The queue implementation is LinkedBlockingQueue, which is recommended for this type of problems. If the queue is empty, the consumer will wait 400ms before consuming the queue again.

You know from the samples that Joined Table have a lot of duplicate values. How did this tools map it up into clean, self-contained JSON?

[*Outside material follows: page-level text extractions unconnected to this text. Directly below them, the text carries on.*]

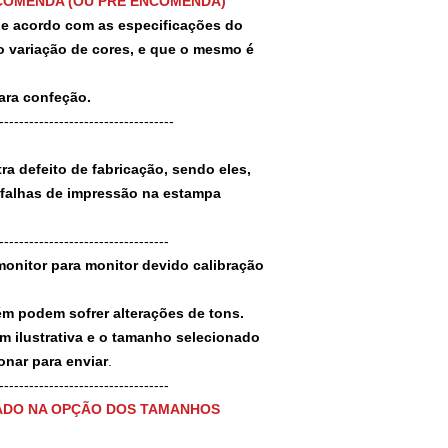
COMENDA (OU PRÉ ENCOMENDA)
 de acordo com as especificações do
 variação de cores, e que o mesmo é
para confeção.
-----------------------------------
a defeito de fabricação, sendo eles,
 falhas de impressão na estampa
----------------------------------
monitor para monitor devido calibração
ém podem sofrer alterações de tons.
m ilustrativa e o tamanho selecionado
nar para enviar
.
-----------------------------------
ADO NA OPÇÃO DOS TAMANHOS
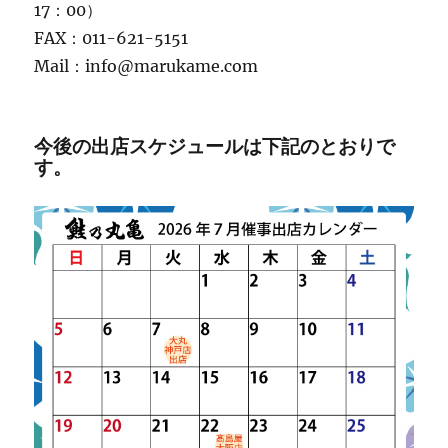
17：00）
FAX：011-621-5151
Mail：info@marukame.com
今後の出店スケジュールは下記のとおりで
す。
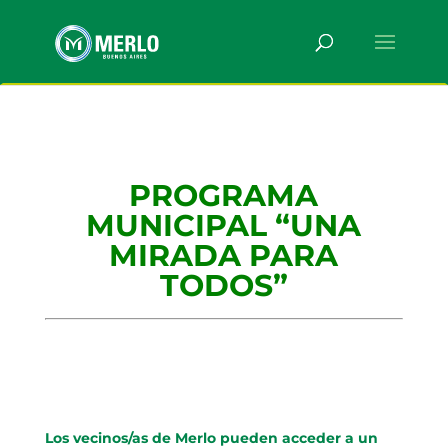
PROGRAMA
MUNICIPAL “UNA
MIRADA PARA
TODOS”
Los vecinos/as de Merlo pueden acceder a un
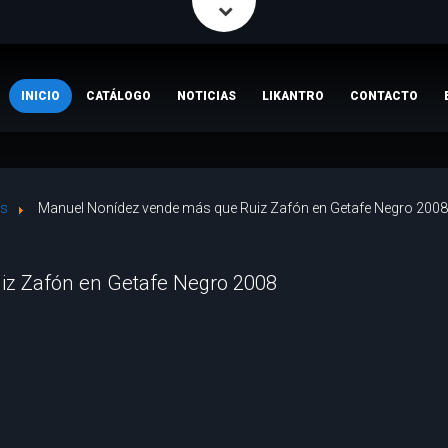
INICIO
CATÁLOGO
NOTICIAS
LIKANTRO
CONTACTO
es
Manuel Nonídez vende más que Ruiz Zafón en Getafe Negro 2008
z Zafón en Getafe Negro 2008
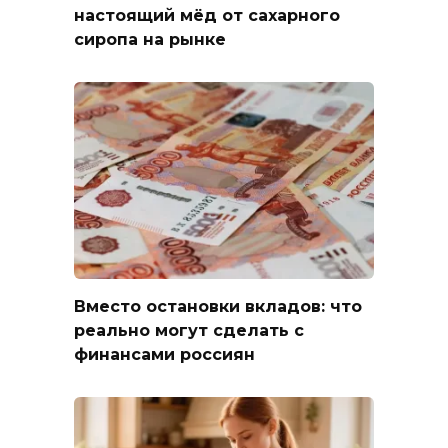
настоящий мёд от сахарного
сиропа на рынке
Вместо остановки вкладов: что
реально могут сделать с
финансами россиян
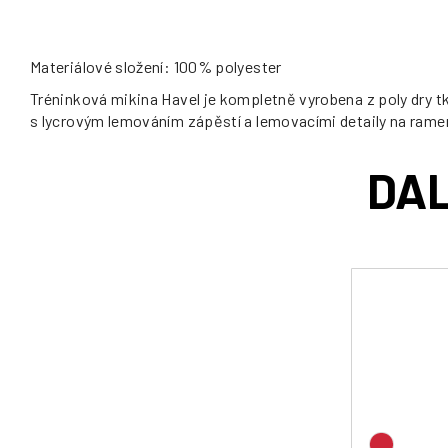
Materiálové složení: 100% polyester
Tréninková mikina Havel je kompletně vyrobena z poly dry tk
s lycrovým lemováním zápěstí a lemovacími detaily na rame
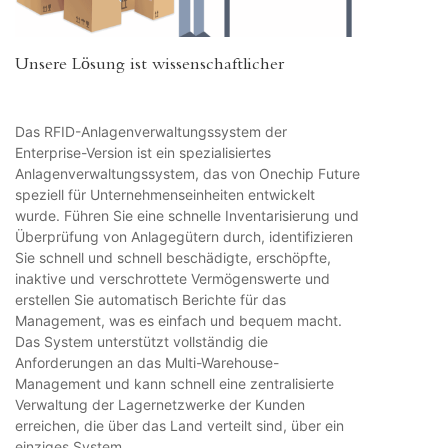
Unsere Lösung ist wissenschaftlicher
Das RFID-Anlagenverwaltungssystem der
Enterprise-Version ist ein spezialisiertes
Anlagenverwaltungssystem, das von Onechip Future
speziell für Unternehmenseinheiten entwickelt
wurde. Führen Sie eine schnelle Inventarisierung und
Überprüfung von Anlagegütern durch, identifizieren
Sie schnell und schnell beschädigte, erschöpfte,
inaktive und verschrottete Vermögenswerte und
erstellen Sie automatisch Berichte für das
Management, was es einfach und bequem macht.
Das System unterstützt vollständig die
Anforderungen an das Multi-Warehouse-
Management und kann schnell eine zentralisierte
Verwaltung der Lagernetzwerke der Kunden
erreichen, die über das Land verteilt sind, über ein
einziges System.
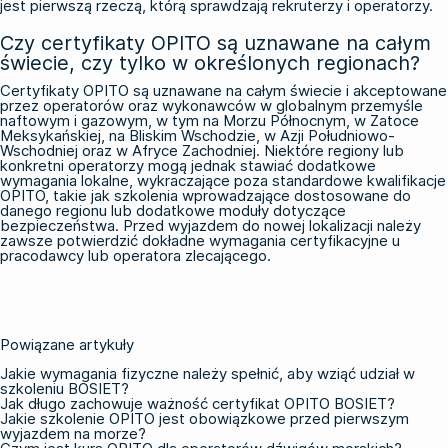
jest pierwszą rzeczą, którą sprawdzają rekruterzy i operatorzy.
Czy certyfikaty OPITO są uznawane na całym
świecie, czy tylko w określonych regionach?
Certyfikaty OPITO są uznawane na całym świecie i akceptowane
przez operatorów oraz wykonawców w globalnym przemyśle
naftowym i gazowym, w tym na Morzu Północnym, w Zatoce
Meksykańskiej, na Bliskim Wschodzie, w Azji Południowo-
Wschodniej oraz w Afryce Zachodniej. Niektóre regiony lub
konkretni operatorzy mogą jednak stawiać dodatkowe
wymagania lokalne, wykraczające poza standardowe kwalifikacje
OPITO, takie jak szkolenia wprowadzające dostosowane do
danego regionu lub dodatkowe moduły dotyczące
bezpieczeństwa. Przed wyjazdem do nowej lokalizacji należy
zawsze potwierdzić dokładne wymagania certyfikacyjne u
pracodawcy lub operatora zlecającego.
Powiązane artykuły
Jakie wymagania fizyczne należy spełnić, aby wziąć udział w
szkoleniu BOSIET?
Jak długo zachowuje ważność certyfikat OPITO BOSIET?
Jakie szkolenie OPITO jest obowiązkowe przed pierwszym
wyjazdem na morze?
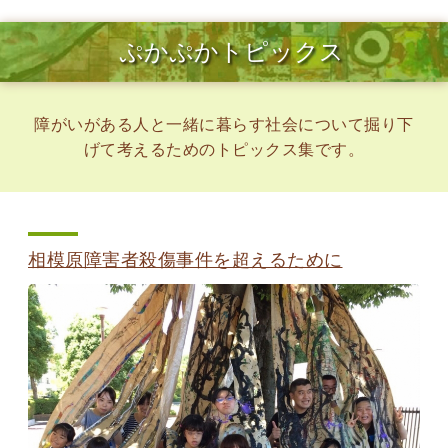
ぷかぷかトピックス
障がいがある人と一緒に暮らす社会について掘り下
げて考えるためのトピックス集です。
相模原障害者殺傷事件を超えるために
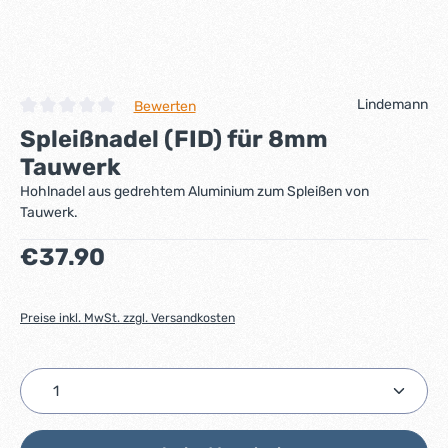
Lindemann
Bewerten
Durchschnittliche Bewertung von 0 von 5 Sternen
Spleißnadel (FID) für 8mm
Tauwerk
Hohlnadel aus gedrehtem Aluminium zum Spleißen von
Tauwerk.
Regulärer Preis:
€37.90
Preise inkl. MwSt. zzgl. Versandkosten
Produkt Anzahl: Gib den gewünschten Wert ein ode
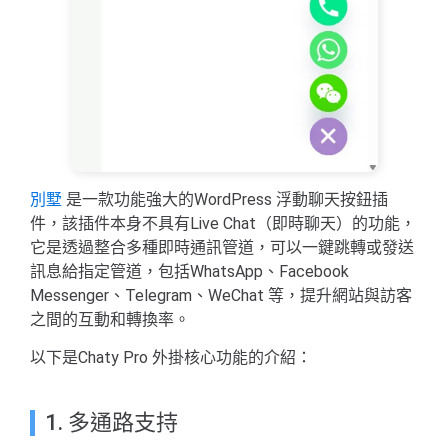
別墅
是一款功能強大的WordPress 浮動聊天按鈕插
件，該插件本身不具有Live Chat（即時聊天）的功能，
它是透過整合多種即時通訊管道，可以一鍵跳轉或發送
訊息給指定管道，包括WhatsApp、Facebook
Messenger、Telegram、WeChat 等，提升網站與訪客
之間的互動和轉換率。
以下是Chaty Pro 外掛核心功能的介紹：
1. 多通路支持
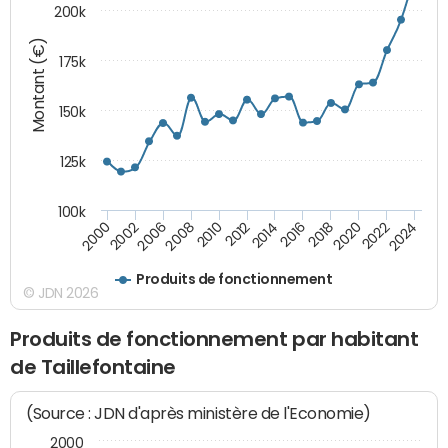
200k
Montant (€)
175k
150k
125k
100k
2008
2022
2002
2018
2014
2010
2024
2006
2020
2000
2016
2012
Produits de fonctionnement
© JDN 2026
Produits de fonctionnement par habitant
de Taillefontaine
(Source : JDN d'après ministère de l'Economie)
2000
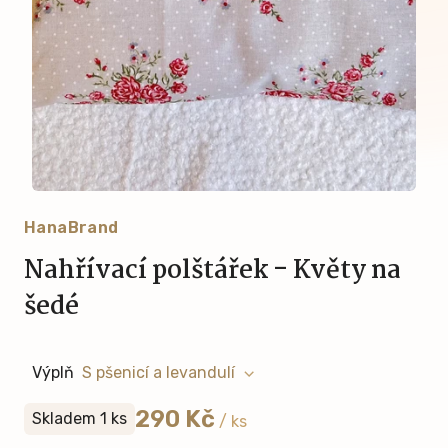
HanaBrand
Nahřívací polštářek - Květy na
šedé
Výplň
290 Kč
Skladem 1 ks
/ ks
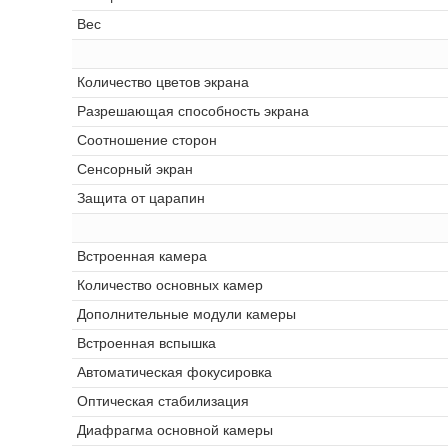
Вес
Количество цветов экрана
Разрешающая способность экрана
Соотношение сторон
Сенсорный экран
Защита от царапин
Встроенная камера
Количество основных камер
Дополнительные модули камеры
Встроенная вспышка
Автоматическая фокусировка
Оптическая стабилизация
Диафрагма основной камеры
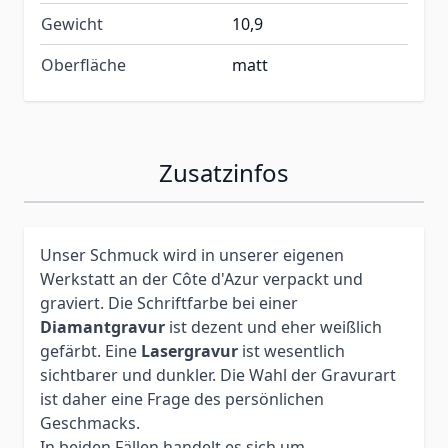
Gewicht
10,9
Oberfläche
matt
Zusatzinfos
Unser Schmuck wird in unserer eigenen
Werkstatt an der Côte d'Azur verpackt und
graviert. Die Schriftfarbe bei einer
Diamantgravur
ist dezent und eher weißlich
gefärbt. Eine
Lasergravur
ist wesentlich
sichtbarer und dunkler. Die Wahl der Gravurart
ist daher eine Frage des persönlichen
Geschmacks.
In beiden Fällen handelt es sich um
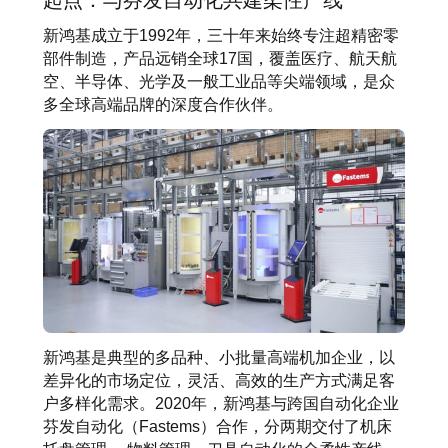
起点：与芬发自动化共建柔性产线
新鸿基成立于1992年，三十年来始终专注超精密零
部件制造，产品远销全球17国，覆盖医疗、航天航
空、半导体、光学及一般工业品等尖端领域，是众
多全球高端品牌的深度合作伙伴。
新鸿基是典型的多品种、小批量高端机加企业，以
差异化的市场定位，灵活、高效的生产方式满足客
户多样化需求。2020年，新鸿基与跨国自动化企业
芬发自动化（Fastems）合作，分两期交付了机床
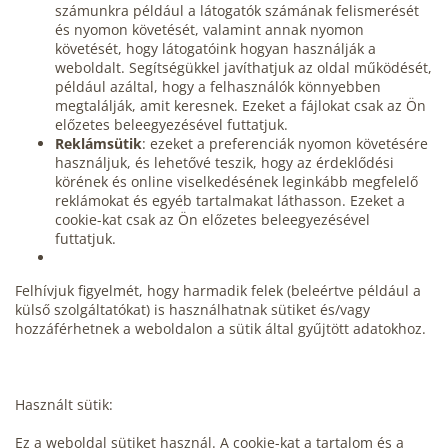
számunkra például a látogatók számának felismerését
és nyomon követését, valamint annak nyomon
követését, hogy látogatóink hogyan használják a
weboldalt. Segítségükkel javíthatjuk az oldal működését,
például azáltal, hogy a felhasználók könnyebben
megtalálják, amit keresnek. Ezeket a fájlokat csak az Ön
előzetes beleegyezésével futtatjuk.
Reklámsütik
: ezeket a preferenciák nyomon követésére
használjuk, és lehetővé teszik, hogy az érdeklődési
körének és online viselkedésének leginkább megfelelő
reklámokat és egyéb tartalmakat láthasson. Ezeket a
cookie-kat csak az Ön előzetes beleegyezésével
futtatjuk.
Felhívjuk figyelmét, hogy harmadik felek (beleértve például a
külső szolgáltatókat) is használhatnak sütiket és/vagy
hozzáférhetnek a weboldalon a sütik által gyűjtött adatokhoz.
Használt sütik:
Ez a weboldal sütiket használ. A cookie-kat a tartalom és a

  1. Get Primary key for each collumn, and find its location in the ResultSet
  2. Since Joined table have alot of duplicate / null value, we need to add a bit more cleaning before adding it to the branch. We'll use each collumn PK information to define wheter this cell's data is unique or not.
  3. Finally, before writting OEM into JSON, we'll delete the duplicate by finding the minimum occurance of duplicate value in the branch. Then, cut the branch using sublist(0, branch.size()/duplicates)

To Do

  • More output stream choices
  • Other DBMS support
  • Recursive Nodes

License

Copyright 2013 Mohammad Shahrizal Prabowo

Licensed under the Apache License, Version 2.0 (the "License"); you may not use this file except in compliance with the License. You may obtain a copy of the License at

   http://www.apache.org/licenses/LICENSE-2.0

Unless required by applicable law or agreed to in writing, software distributed under the License is distributed on an "AS IS" BASIS, WITHOUT WARRANTIES OR CONDITIONS OF ANY KIND, either express or implied. See the License for the specific language governing permissions and limitations under the License.